Former National leader Todd Muller admits the prospect of becoming a minister after the election tempted him to stay in politics.
But the Bay of Plenty MP ultimately decided to leave Parliament and last night delivered his valedictory statement, drawing his nine-year political career to a close.
Despite recent polls suggesting National and ACT could comfortably form a government in October, Muller does not doubt his decision to leave.
Highlighting the intense workload and demanding hours required of ministers, Muller said: "That kind of lifestyle is not something I want to put my hand up for.
"If you're not going to put your hand up to sit around a Cabinet table, in my view, you step out and let someone else do it," he said.
Muller, however, admitted the prospect of becoming minister of his portfolios, agriculture and climate change, had tempted him to stay.
"It certainly was tempting, because Christopher [Luxon] had asked me to do those portfolios. I had a real sense that if we had won ... or do win in October, and I was still around that I would be given those portfolios.
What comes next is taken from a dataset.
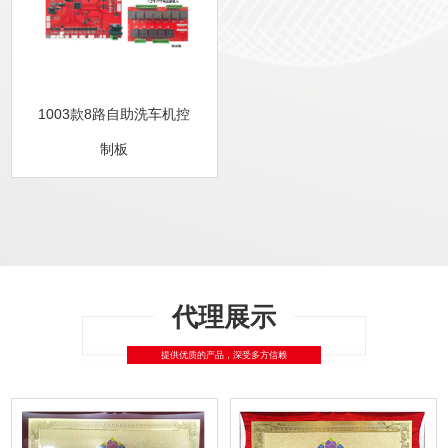
1003款8路自助洗车机控
制板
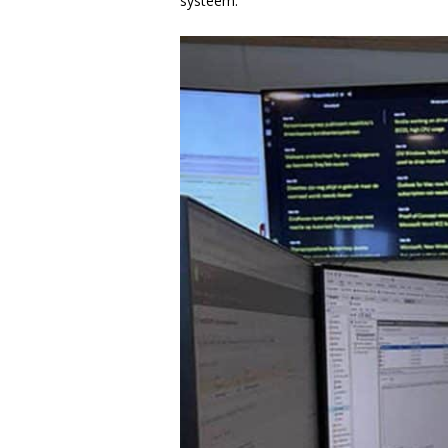
systeem.”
I mean, you never can be sure, but that was sort of my deep sense of it.
"When a leader trusts you to bring the best of you to a role like that, I think part of that is bringing your own self-awareness as to whether you can do the role to the requisite level for the extended period that you need to, it's not just doing it well, for three months, it's doing it well for three years. And like I say, I've decided to step back and let others have a go."
Muller is not leaving Parliament with regrets, saying "I ... feel at peace that ... I've done my best."
But he did struggle with regrets when he stepped down as leader of the National Party in 2020.
Muller resigned after 53 days in the job due to a mental health breakdown.
"In fact, when I came back from that experience, after the 2020 election, there was an extended period, where I found it intensely difficult, because you're surrounded by all sorts of triggers and experiences that reminded me of the time ... back then, I just couldn't help but replaying it all.
"If you spend too much time reflecting on those tough times you drag yourself down. So I just had to work through it and got myself actually to a really good position, which of course made the decision to step down, when I had climate and agriculture, all that more difficult, but didn't change the fact that it's the right decision."
Since returning to Parliament after the 2020 election, Muller has been frank about his struggles with mental health.
He never expected to become a prominent voice for mental health.
"It is a little, at times, surreal to leave here, and have my phone buzzing with people thanking me for my contribution in mental health above all else. And, you know, that's interesting, isn't it? You come into politics to help and assist ... sometimes it unfolds in a way that you didn't expect."
Muller is coy about his next steps but signalled he would continue to focus on agriculture, seafood and mental health.
"I'm quietly confident a couple of things will come up to keep me busy."